I need to extract the gmac attribute and associate it with the dmac and rssi attributes for each entry in the obj array. The last part of my telegraf config is below which is correctly ingesting the data into a bucket in InfluxDBCloud:

## Data format to consume.
  ## Each data format has its own unique set of configuration options, read
  ## more about them here:
  ## https://github.com/influxdata/telegraf/blob/master/docs/DATA_FORMATS_INPUT.md
  data_format = "json_v2"
  tagexclude = ["topic"]
  [[inputs.mqtt_consumer.json_v2]]
    measurement_name = "a"
    timestamp_path = "obj.#.time"
    timestamp_format = "unix"
    [[inputs.mqtt_consumer.json_v2.tag]]
        path = "gmac"
    [[inputs.mqtt_consumer.json_v2.tag]]
        path = "obj.#.dmac"
    [[inputs.mqtt_consumer.json_v2.field]]
        path = "obj.#.rssi"
        data_type = "integer"

I also need to extract some values from the data1 attribute, where I need to get characters 13 and 14, and 15-16 and then convert them from hexadecimal to integer values and then store these as two separate fields in influxDB.

I started by trying to extract the data1 attribute and store this in influxDB, but I noticed the incoming data was now being split across two tables (I want each entry to have gmac, dmac, rssi, and data1 together):

## Data format to consume.
  ## Each data format has its own unique set of configuration options, read
  ## more about them here:
  ## https://github.com/influxdata/telegraf/blob/master/docs/DATA_FORMATS_INPUT.md
  data_format = "json_v2"
  tagexclude = ["topic"]
  [[inputs.mqtt_consumer.json_v2]]
    measurement_name = "a"
    timestamp_path = "obj.#.time"
    timestamp_format = "unix"
    [[inputs.mqtt_consumer.json_v2.tag]]
        path = "gmac"
    [[inputs.mqtt_consumer.json_v2.tag]]
        path = "obj.#.dmac"
    [[inputs.mqtt_consumer.json_v2.field]]
        path = "obj.#.rssi"
        data_type = "integer"
    [[inputs.mqtt_consumer.json_v2.field]]
        path = "obj.#.data1"
        data_type = "string"

I also tried using the regex processor but found this wasn’t working as I couldn’t see the new batt field in influxDB:

## Data format to consume.
  ## Each data format has its own unique set of configuration options, read
  ## more about them here:
  ## https://github.com/influxdata/telegraf/blob/master/docs/DATA_FORMATS_INPUT.md
  data_format = "json_v2"
  tagexclude = ["topic"]
  [[inputs.mqtt_consumer.json_v2]]
    measurement_name = "a"
    timestamp_path = "obj.#.time"
    timestamp_format = "unix"
    [[inputs.mqtt_consumer.json_v2.tag]]
        path = "gmac"
    [[inputs.mqtt_consumer.json_v2.tag]]
        path = "obj.#.dmac"
    [[inputs.mqtt_consumer.json_v2.field]]
        path = "obj.#.rssi"
        data_type = "integer"
    [[processors.regex]]
        [[processors.regex.fields]]
        key = "obj.#.data1"
        pattern = ".{2}$"
        result_key = "batt"

Can anyone help me as I’m not sure how to properly combine multiple plugins in my telegraf config or why my first attempt saw data split across two tables?

Many thanks.

Processors work on all plugins unless you specify a tag or metric name to pass into them.

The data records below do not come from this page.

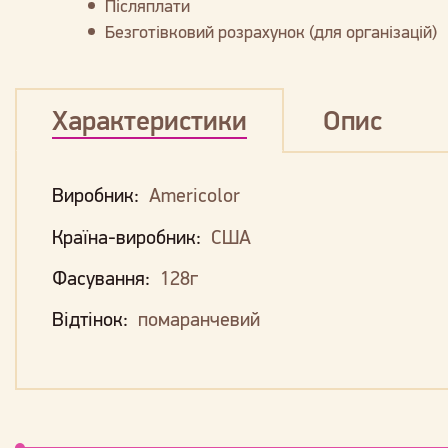
Післяплати
Безготівковий розрахунок (для організацій)
Характеристики
Опис
Виробник:
Americolor
Країна-виробник:
США
Фасування:
128г
Відтінок:
помаранчевий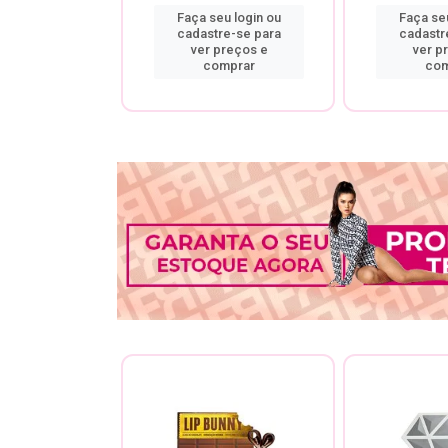
u login ou
Faça seu login ou
Faça seu
re-se para
cadastre-se para
cadastr
preços e
ver preços e
ver p
mprar
comprar
com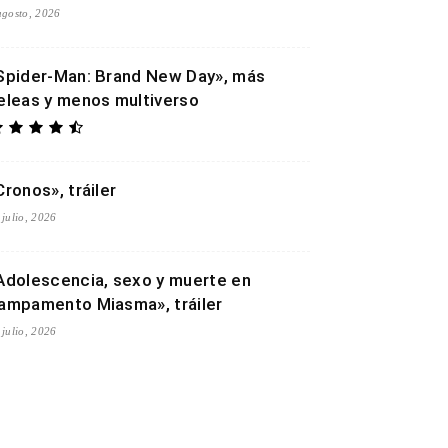
agosto, 2026
Spider-Man: Brand New Day», más
eleas y menos multiverso
Cronos», tráiler
 julio, 2026
Adolescencia, sexo y muerte en
ampamento Miasma», tráiler
 julio, 2026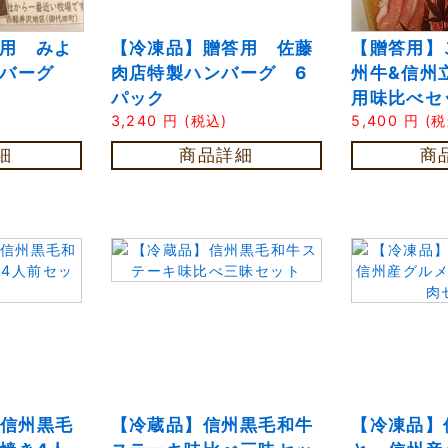
用 みよ
【冷凍品】贈答用 佐藤
【贈答用】
ンバーグ
肉店特製ハンバーグ 6
州牛&信州
パック
用味比べセ
3,240
円
(税込)
5,400
円
(税
細
商品詳細
商
】信州黒毛
【冷蔵品】信州黒毛和牛
【冷凍品】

They also run after an input plugin is run, so passing them the gjson syntax is not something they will recognize.

If I run only your one input I get a single metric:

a,dmac=BC57290123B5,gmac=94A408B02508,host=ryzen rssi=-44,data1="0201060DFF530ABC57290123B51A5A0C63" 1666101895000000000

I believe your next step is to parse data1 to get chars 13-14 and 15-16 and then convert them from hexadecimal to integer values?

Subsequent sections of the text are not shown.